INFORMATION SUPPLIED:
########

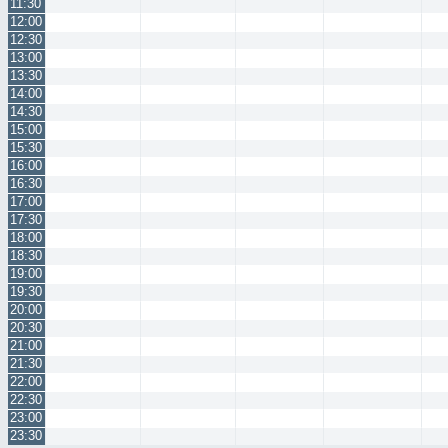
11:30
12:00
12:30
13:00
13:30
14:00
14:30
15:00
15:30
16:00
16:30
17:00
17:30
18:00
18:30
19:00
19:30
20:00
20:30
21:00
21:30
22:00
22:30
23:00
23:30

########

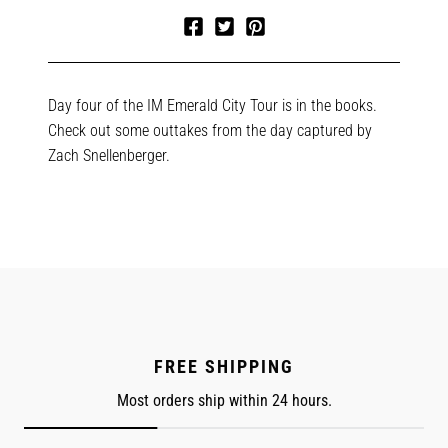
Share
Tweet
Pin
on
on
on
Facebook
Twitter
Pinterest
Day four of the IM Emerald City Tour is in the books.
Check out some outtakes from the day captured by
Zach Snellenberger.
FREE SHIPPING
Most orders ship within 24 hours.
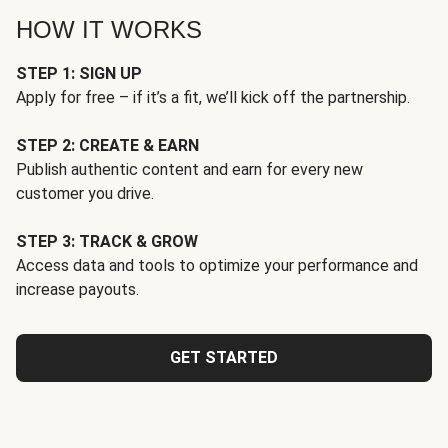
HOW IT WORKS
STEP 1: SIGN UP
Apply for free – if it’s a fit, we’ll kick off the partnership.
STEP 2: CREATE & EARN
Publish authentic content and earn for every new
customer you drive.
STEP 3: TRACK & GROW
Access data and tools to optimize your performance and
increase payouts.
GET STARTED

########

DIRECTIONS:
In the listing, find all lines with the string "STEP" and copy them.

RESULT FOR THIS EXERCISE:
STEP 1: SIGN UP
STEP 2: CREATE & EARN
STEP 3: TRACK & GROW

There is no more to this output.